The following article originally appeared in The City Sun, a weekly African-American newspaper that was published in Brooklyn from 1984-1996 by the late Andrew Cooper. I’ve referenced the article for school and work newsletters highlighting Black History Month.
Noted historian Carter G. Woodson created Black History Month. Woodson was the founder and director of the Association for the Study of Negro Life and History.
Negro History week started as a weeklong celebration, coinciding with the birthdates of Abraham Lincoln on February 12th and Frederick Douglass on February 14th. Over the years, many schools, churches and organizations took time to honor the heritage and achievements of Black Americans.
Negro History Week took on added life in the 1960s and 1970s during the Civil Rights movement. Buoyed by heightened awareness, Negro History week observances began to take place throughout February.

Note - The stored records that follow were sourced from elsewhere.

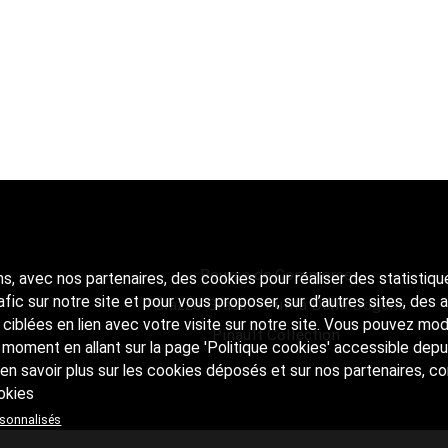
Bourse de Commerce
ns, avec nos partenaires, des cookies pour réaliser des statistiqu
rafic sur notre site et pour vous proposer, sur d’autres sites, des
Palazzo Grassi - Punta Della Dogana
s ciblées en lien avec votre visite sur notre site. Vous pouvez mod
Pinault Collection
 moment en allant sur la page 'Politique cookies' accessible depu
en savoir plus sur les cookies déposés et sur nos partenaires, c
okies
rsonnalisés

1976 was the first year where February officially became Black History Month. This was on the event of the American Bicentennial, and the 50th anniversary of Negro History Week.
Each week in February was used to mark an important aspect of Black American History.

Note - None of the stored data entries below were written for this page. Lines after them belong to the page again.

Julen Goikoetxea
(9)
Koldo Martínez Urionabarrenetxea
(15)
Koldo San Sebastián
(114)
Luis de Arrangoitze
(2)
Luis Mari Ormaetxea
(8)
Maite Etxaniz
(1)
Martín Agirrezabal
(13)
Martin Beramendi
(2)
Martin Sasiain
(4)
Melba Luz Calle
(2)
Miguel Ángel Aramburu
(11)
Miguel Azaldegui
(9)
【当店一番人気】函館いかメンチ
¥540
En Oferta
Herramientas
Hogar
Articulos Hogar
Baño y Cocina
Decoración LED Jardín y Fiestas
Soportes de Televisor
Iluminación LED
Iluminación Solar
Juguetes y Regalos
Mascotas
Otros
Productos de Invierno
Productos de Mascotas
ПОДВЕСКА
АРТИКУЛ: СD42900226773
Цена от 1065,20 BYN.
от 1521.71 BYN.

February 1-7 was for Black Americans to remember their heritage and contributions to the founding and development of the United States.
February 8-14 would be a celebration of Black traditions, cultural diversity and oneness as a nation.

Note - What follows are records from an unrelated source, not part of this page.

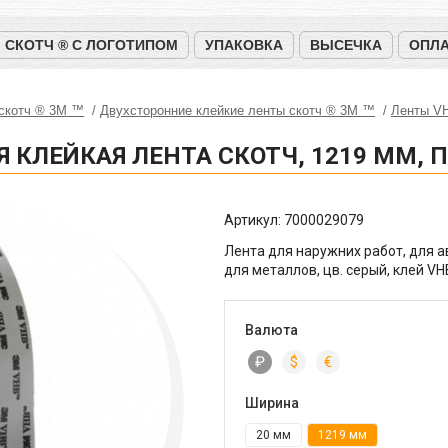
СКОТЧ ® С ЛОГОТИПОМ
УПАКОВКА
ВЫСЕЧКА
ОПЛА
 скотч ® 3M ™
Двухсторонние клейкие ленты скотч ® 3M ™
Ленты V
Я КЛЕЙКАЯ ЛЕНТА СКОТЧ, 1219 ММ,
Артикул:
7000029079
Лента для наружних работ, для а
для металлов, цв. серый, клей V
Валюта
₽
$
€
Ширина
20 мм
1219 мм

February 15-21 would focus on realizing goals, securing the gift of liberty for all, and making use of the contributions of all citizens in shaping our society.
February 22-28 would be a time to look at the future for advances not yet attained. The last day would be an occasion to size the accomplishments of the preceding four weeks.
In 1993, Governor Mario Cuomo declared 1993 as “African-American History Year” in New York State.